**SUPPLIED MATERIAL:**
------------------------
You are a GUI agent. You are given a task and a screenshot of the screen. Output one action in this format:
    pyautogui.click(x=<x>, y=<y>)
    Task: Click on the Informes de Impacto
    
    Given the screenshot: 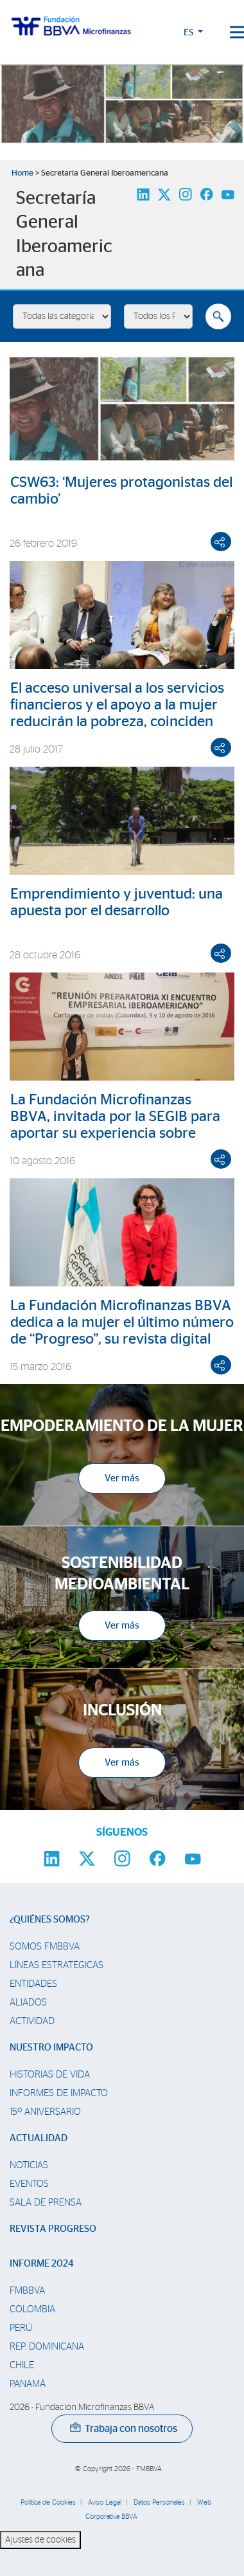 What is the action you would take?
    pyautogui.click(x=59, y=2093)
    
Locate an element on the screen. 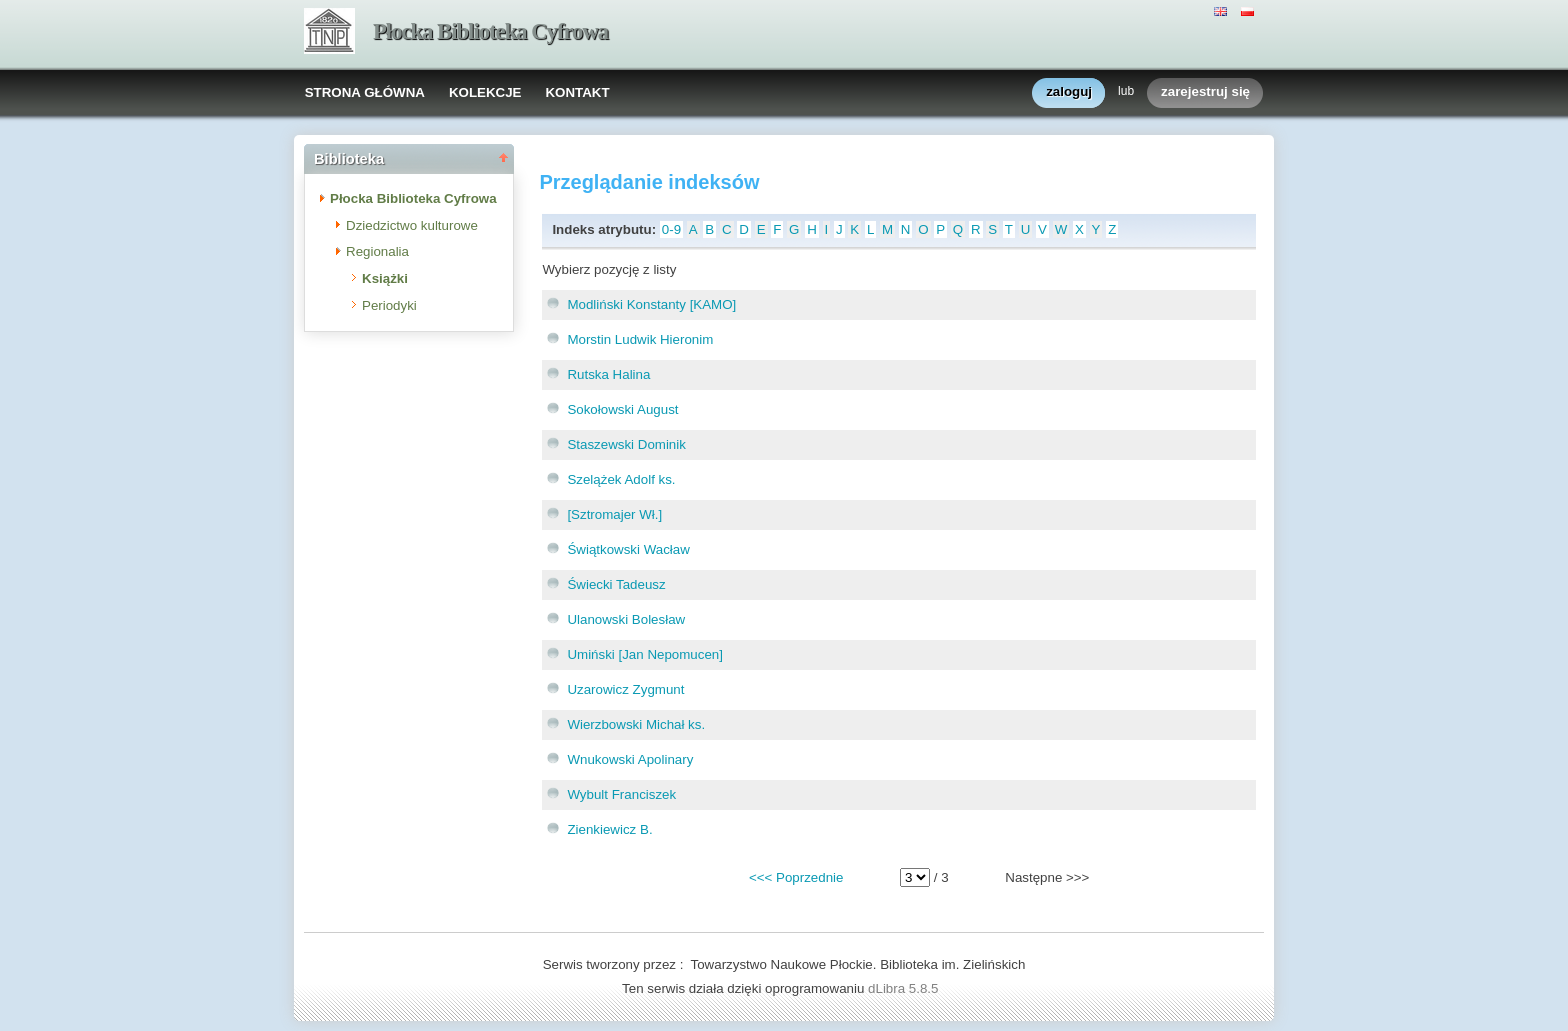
------------------------
**ABOUT THIS EXERCISE:**
Up to and including the line with "Task: Click on the Informes de Impacto", output every line of the records above exactly, starting from the first; output nothing else.

**REPLY:**
You are a GUI agent. You are given a task and a screenshot of the screen. Output one action in this format:
    pyautogui.click(x=<x>, y=<y>)
    Task: Click on the Informes de Impacto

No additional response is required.